I can only grasp maybe two things per sail. The rest of the time is spent in nervous agitation about the dangers. 

I was working the starboard jib station. Every time that boom went across the midline inches from my head, my ears perked up, and I was supposed to be doing stuff. At one point I went fore to make an adjustment, the boat dipped, and I had to grab for the rigging for reals. 

What did I learn? There is an intuitive subtlety to points of sail and sail trim. That is the first thing they teach in books, but it looks so dry in a book. Randy made the minutest adjustments and explained things along the way. I always come away with something ineffable from Randy’s fifty years of getting out on the water. Like me, he is refitting an old boat, one that belonged to his father. It is fool’s errand in money, because an old boat will never be worth what you put into it, but you do it as a heart matter. You love the ole girl and want her to be okay. 

There is so much good in my boat I just can’t stand it. I can’t stand the wrecking ball. 

But then, I worked for an architect for five years and have written five plays about architecture. I am hypnotized by the building itself. At a certain point in the world of architecture, you are in line for your building project, and this is mine.

An Architect, Cady has taken ASA 101 at a celebrated PNW sailing school and said there was so much class time and information to digest that she didn’t have enough time on the water to let it all soak in.

Having read the beginning textbook for ASA 101 and passed the class to get my Boater’s Card, I would like to add that the seals, the birds, the sound of the boat moving through the water, the wind, the sense of fellowship, the mortal danger of fifty-degree water, and the colors of the Puget Sound sea and sky are all a part of the sensory experience and have to be balanced with all that technical jargon.

In real time with four or five others lives depending on it.

I learned that at a certain point in the opposite tack, you pull the line off the winch, stand back, and let it fly.

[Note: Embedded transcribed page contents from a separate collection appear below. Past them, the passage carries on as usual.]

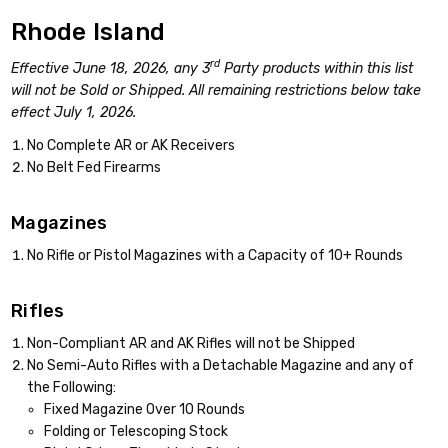
Rhode Island
rd
Effective June 18, 2026, any 3
Party products within this list
will not be Sold or Shipped. All remaining restrictions below take
effect July 1, 2026.
No Complete AR or AK Receivers
No Belt Fed Firearms
Magazines
No Rifle or Pistol Magazines with a Capacity of 10+ Rounds
Rifles
Non-Compliant AR and AK Rifles will not be Shipped
No Semi-Auto Rifles with a Detachable Magazine and any of
the Following:
Fixed Magazine Over 10 Rounds
Folding or Telescoping Stock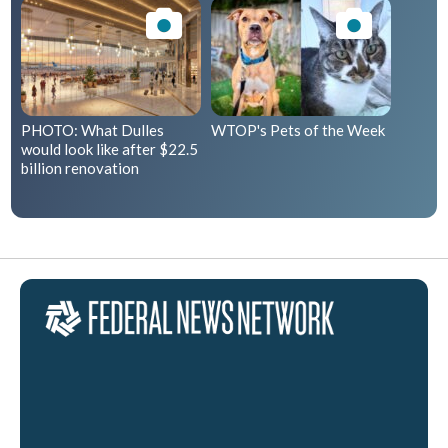
PHOTO: What Dulles
WTOP's Pets of the Week
would look like after $22.5
billion renovation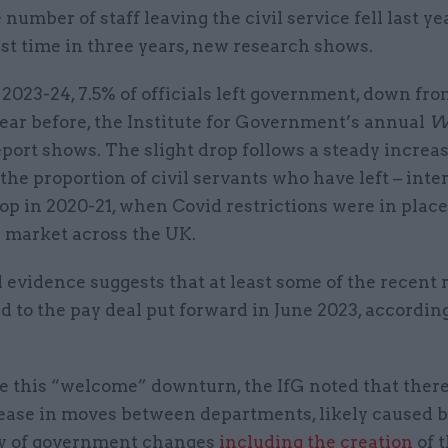
 number of staff leaving the civil service fell last ye
rst time in three years, new research shows.
 2023-24, 7.5% of officials left government, down fr
ear before, the Institute for Government’s annual
Wh
port shows. The slight drop follows a steady increa
 the proportion of civil servants who have left – int
op in 2020-21, when Covid restrictions were in place
r market across the UK.
evidence suggests that at least some of the recent 
d to the pay deal put forward in June 2023, according
te this “welcome” downturn, the IfG noted that ther
rease in moves between departments, likely caused 
y of government changes
including the creation
of 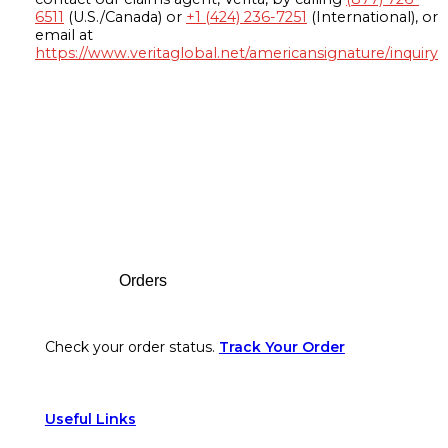
6511
(U.S./Canada) or
+1 (424) 236-7251
(International), or
email at
https://www.veritaglobal.net/americansignature/inquiry
Footer
Orders
Check your order status.
Track Your Order
Useful Links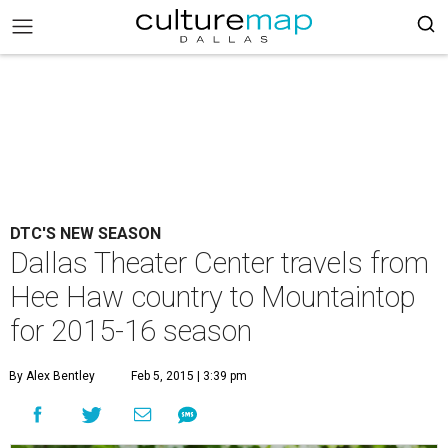
DTC'S NEW SEASON
Dallas Theater Center travels from
Hee Haw country to Mountaintop
for 2015-16 season
By Alex Bentley
Feb 5, 2015 | 3:39 pm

If you don’t, the jib will not get the necessary amount of wind and the tack will fail, leaving you in irons and everyone just a little cross.

I also learned that you pull on the line too soon in your tack, it tangles up the jib, causing the tack to fail.

Everyone was very nice about all the failed tacks. 

I looked around at all of these people, everyone on the boat for their own reasons. The question is, what is my reason for being here?

I have a boat, and while it is mostly expected to sit in a marina and be written on, it is stupid not to know how it functions, even if I don’t have the accoutrements to take it out, the principal accoutrement being a fellow sailor or two. My boat is not really okay for me to single hand. She is too heavy. If I were a six-foot man of 180, she would be fine. The boat I would need is perhaps a Hanse 315, a lake boat with a self-tacking jib costing a mere $125K, but then that is the reality of boats.

There is the other matter of sailing. I grew up in the Gulf Coast area. All this cold is not reasonable for a trip to the beach. This water is the wrong color. It should be brown and warm. When it rains, the rain should come down in buckets with a green sky. And on rare occasions, entire houses should blow away. 

That is a normal situation for a boat. It sometimes ends up squashed up on top of other boats, but when it’s not, it’s a lot more fun. This here is smoothed out on both ends of potentiality and only fun for two months of the year. 


TWSA Selfie 4-25-22


Nothing in my life belongs, but at fifty-eight, single, with my folks gone and the kiddos all grown up, a sense of the new generation having taken command of the world, before the hip replacements and the knee replacements and the slide into watching the boats from the club bar, there is no harm in testing the waters. 

Sailing is a fancy-sounding hobby until you face all those vectors. Then it is a slog, or it is “that time I took a class” and the rest of the time, a hired charter captain, or better yet, a ride on the ferry.